For low‑loss teams, the stability provides an opportunity to increase run rate earlier in the match

### Wickets Lost in Death Overs

This groups the data by `batting_team` and sums `is_wicket` to count how many wickets each team has lost during the death overs (overs 16–20).

This helps identify teams that tend to lose wickets towards the end of an innings and those that finish strongly with wickets in hand. 

In [248]:
death_overs = df[df["over"]>=15]
wickets_in_death = (death_overs.groupby("batting_team")["is_wicket"].sum().sort_values(ascending=False))

### Wickets Lost in Death Overs (16–20)

This chart shows the number of wickets each team has lost during the death overs across all matches in the dataset.

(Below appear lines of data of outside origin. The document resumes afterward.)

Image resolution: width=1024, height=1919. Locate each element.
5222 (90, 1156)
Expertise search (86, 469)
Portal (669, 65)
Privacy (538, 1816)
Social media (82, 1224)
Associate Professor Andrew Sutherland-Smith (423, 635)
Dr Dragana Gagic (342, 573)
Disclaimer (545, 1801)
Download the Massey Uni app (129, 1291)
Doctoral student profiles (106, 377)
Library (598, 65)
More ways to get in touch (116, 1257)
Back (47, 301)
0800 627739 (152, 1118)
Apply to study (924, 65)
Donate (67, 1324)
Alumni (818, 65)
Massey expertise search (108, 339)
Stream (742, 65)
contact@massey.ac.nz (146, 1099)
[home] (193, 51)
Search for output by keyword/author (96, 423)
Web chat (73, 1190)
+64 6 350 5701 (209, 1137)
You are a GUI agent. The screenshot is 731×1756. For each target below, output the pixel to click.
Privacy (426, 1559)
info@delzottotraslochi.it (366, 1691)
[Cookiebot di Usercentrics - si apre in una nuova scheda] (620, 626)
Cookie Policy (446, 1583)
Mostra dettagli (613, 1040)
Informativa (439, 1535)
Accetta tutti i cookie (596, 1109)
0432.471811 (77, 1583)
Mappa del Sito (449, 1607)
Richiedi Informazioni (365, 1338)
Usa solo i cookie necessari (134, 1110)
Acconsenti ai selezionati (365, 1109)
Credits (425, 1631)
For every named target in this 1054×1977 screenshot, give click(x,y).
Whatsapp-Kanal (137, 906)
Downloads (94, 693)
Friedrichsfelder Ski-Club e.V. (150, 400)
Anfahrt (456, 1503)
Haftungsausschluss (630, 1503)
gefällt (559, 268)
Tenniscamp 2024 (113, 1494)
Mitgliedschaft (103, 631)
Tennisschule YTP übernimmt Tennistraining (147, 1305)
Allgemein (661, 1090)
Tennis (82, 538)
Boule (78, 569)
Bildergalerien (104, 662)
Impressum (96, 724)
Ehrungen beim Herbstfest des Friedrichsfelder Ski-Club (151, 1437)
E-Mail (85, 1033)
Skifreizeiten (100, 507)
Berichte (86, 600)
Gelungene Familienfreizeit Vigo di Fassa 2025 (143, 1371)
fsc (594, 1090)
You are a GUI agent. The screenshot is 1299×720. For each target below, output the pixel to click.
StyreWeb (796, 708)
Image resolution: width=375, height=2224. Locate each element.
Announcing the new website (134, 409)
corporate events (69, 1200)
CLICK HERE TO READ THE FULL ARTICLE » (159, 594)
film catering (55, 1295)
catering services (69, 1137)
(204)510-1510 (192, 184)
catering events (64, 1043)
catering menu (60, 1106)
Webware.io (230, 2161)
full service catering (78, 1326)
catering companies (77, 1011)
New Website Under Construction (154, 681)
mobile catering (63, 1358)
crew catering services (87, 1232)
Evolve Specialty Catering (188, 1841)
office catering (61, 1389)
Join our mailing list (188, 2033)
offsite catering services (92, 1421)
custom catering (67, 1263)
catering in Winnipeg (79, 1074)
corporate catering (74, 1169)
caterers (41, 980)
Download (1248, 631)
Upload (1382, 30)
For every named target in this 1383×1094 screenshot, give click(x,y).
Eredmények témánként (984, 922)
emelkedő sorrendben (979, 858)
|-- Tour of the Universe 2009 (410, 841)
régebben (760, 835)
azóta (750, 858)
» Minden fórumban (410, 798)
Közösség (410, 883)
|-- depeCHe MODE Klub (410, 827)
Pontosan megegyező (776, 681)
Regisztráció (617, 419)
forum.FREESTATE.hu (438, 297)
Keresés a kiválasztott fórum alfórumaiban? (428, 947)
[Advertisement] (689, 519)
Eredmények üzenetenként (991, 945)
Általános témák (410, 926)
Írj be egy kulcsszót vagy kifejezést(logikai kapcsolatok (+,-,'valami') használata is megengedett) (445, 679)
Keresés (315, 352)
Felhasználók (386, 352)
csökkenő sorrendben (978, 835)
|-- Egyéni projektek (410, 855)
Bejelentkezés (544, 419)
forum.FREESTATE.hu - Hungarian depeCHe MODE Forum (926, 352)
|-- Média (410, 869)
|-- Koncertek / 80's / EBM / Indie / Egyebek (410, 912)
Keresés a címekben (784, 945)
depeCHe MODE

- **X‑axis:** Team names  
- **Y‑axis:** Total wickets lost in the death overs  

In [249]:
fig=px.bar(
    x=wickets_in_death.index,
    y=wickets_in_death.values,
    color=wickets_in_death.values,  
    labels={"x": "Team", "y": "Wickets Lost"},
    title="Wickets Lost in Death Overs (16–20)"
)
fig.update_layout(xaxis_tickangle=-45)
fig.show()

**Insight:** Teams like Mumbai Indians and Kolkata Knight Riders lose too many wickets in the last few overs, which stops them from adding enough runs at the end.

**Action:** Opponents can bowl their most accurate bowlers at the end to increase the chance of taking wickets.

## Insights from Wickets Lost in Powerplay & Death Overs

- **Insights:** Some teams struggle at both the start and end of the innings due to wicket losses.  
    - Early wickets in the Powerplay slows the scoring rate.  
    - Losing key players again in the Death overs prevents them from finishing strongly.  
    - This setback means even good middle‑overs performance often fails to produce a good total.

- **Action:** To reduce this weakness:-
  - Train batters to adapt quickly to yorkers, slower balls, and tight fielding under pressure.  
  - Opponents can attack with their best wicket‑taking bowlers at the start, and their most accurate bowlers at the end, to maximise dismissal chances.